Instructions for the task >> Extract all of the entries and give them again, word for word.

Data listing >>
- Opening Delimiter -

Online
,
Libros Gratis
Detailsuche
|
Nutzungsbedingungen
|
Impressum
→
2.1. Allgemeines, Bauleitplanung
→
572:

- Closing Delimiter -

Answer >>
Online
,
Libros Gratis
Detailsuche
|
Nutzungsbedingungen
|
Impressum
→
2.1. Allgemeines, Bauleitplanung
→
572:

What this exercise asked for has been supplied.